→ **Work order**
Extract each line of the records below that contains the word "прядения".

→ **Data shown**
==*==

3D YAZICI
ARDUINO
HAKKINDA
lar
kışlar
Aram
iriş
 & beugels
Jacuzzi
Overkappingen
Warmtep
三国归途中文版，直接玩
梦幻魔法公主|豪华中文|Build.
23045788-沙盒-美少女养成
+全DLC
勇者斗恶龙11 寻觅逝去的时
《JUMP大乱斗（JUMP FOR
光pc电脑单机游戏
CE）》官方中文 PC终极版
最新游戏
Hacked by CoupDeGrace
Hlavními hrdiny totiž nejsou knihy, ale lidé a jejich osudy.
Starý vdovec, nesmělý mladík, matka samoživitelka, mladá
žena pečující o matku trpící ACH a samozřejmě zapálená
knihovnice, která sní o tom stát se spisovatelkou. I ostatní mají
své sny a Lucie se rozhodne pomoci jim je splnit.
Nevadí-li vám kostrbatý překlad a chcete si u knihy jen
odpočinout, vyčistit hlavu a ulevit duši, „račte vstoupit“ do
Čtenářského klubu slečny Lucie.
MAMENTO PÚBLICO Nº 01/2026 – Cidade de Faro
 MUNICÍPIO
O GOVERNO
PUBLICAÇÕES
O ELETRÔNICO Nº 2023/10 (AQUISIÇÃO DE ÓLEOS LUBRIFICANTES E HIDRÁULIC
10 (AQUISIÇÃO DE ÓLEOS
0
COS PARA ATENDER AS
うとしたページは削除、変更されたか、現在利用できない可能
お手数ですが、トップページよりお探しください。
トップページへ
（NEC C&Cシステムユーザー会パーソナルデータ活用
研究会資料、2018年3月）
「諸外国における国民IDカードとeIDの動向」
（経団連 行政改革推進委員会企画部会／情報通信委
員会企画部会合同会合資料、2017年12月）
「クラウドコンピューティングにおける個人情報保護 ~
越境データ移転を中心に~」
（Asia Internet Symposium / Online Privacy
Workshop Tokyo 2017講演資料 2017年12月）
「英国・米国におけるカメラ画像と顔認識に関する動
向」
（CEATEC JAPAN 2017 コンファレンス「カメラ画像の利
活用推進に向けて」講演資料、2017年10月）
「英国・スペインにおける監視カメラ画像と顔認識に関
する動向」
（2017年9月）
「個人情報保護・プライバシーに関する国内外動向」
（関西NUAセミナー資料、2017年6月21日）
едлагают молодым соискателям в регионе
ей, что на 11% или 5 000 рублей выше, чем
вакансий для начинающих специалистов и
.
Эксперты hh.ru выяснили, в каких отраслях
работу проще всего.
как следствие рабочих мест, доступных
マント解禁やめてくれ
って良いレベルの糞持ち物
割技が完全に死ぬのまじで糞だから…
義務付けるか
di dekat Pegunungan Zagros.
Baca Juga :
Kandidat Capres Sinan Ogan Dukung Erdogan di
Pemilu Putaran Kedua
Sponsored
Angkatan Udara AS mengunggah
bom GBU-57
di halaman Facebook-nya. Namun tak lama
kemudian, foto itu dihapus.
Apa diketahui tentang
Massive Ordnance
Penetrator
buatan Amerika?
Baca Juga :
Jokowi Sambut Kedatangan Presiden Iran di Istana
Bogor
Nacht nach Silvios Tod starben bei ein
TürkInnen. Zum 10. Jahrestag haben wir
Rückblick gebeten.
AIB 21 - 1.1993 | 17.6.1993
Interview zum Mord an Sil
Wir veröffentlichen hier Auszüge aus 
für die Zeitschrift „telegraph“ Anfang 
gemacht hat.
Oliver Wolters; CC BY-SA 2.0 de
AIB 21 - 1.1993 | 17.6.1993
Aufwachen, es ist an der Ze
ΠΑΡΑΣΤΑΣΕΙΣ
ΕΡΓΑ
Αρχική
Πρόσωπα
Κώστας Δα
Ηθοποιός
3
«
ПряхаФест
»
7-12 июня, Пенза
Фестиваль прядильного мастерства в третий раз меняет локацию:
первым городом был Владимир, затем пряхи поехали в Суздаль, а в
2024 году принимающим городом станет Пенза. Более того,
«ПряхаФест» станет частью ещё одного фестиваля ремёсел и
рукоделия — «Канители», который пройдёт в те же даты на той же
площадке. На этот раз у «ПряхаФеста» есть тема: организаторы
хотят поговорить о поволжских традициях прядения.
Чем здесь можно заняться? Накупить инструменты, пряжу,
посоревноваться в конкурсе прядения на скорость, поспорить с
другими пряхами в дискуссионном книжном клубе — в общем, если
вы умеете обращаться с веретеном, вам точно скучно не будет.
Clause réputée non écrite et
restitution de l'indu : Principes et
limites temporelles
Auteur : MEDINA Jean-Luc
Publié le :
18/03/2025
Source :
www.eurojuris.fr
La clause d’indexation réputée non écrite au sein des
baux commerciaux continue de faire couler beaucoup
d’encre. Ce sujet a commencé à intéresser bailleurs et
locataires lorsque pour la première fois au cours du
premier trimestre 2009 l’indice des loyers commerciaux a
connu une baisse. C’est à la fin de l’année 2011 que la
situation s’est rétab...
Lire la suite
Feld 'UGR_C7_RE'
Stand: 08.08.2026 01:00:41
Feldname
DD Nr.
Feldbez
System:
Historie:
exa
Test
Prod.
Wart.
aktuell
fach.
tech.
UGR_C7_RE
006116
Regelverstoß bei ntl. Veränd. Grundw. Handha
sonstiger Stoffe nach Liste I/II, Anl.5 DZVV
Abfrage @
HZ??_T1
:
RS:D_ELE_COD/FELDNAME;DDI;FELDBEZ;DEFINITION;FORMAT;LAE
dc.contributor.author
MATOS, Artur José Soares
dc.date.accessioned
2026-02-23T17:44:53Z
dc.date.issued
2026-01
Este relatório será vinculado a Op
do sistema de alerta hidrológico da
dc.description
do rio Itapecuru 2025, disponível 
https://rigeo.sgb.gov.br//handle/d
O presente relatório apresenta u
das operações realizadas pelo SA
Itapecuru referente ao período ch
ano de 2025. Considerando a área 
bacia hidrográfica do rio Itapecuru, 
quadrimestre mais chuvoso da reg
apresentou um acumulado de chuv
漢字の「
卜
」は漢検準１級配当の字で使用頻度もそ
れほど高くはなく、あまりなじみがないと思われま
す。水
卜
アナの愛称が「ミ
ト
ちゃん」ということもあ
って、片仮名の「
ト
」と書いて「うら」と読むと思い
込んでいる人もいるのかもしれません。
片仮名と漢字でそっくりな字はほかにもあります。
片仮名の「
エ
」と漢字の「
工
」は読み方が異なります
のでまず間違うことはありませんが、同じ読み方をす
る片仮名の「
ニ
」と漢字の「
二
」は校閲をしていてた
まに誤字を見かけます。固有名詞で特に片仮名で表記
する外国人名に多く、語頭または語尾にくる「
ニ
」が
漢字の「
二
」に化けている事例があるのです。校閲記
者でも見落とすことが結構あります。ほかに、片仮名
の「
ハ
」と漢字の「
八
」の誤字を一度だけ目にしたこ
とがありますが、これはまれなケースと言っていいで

==*==

→ **Answer to the problem**
хотят поговорить о поволжских традициях прядения.
посоревноваться в конкурсе прядения на скорость, поспорить с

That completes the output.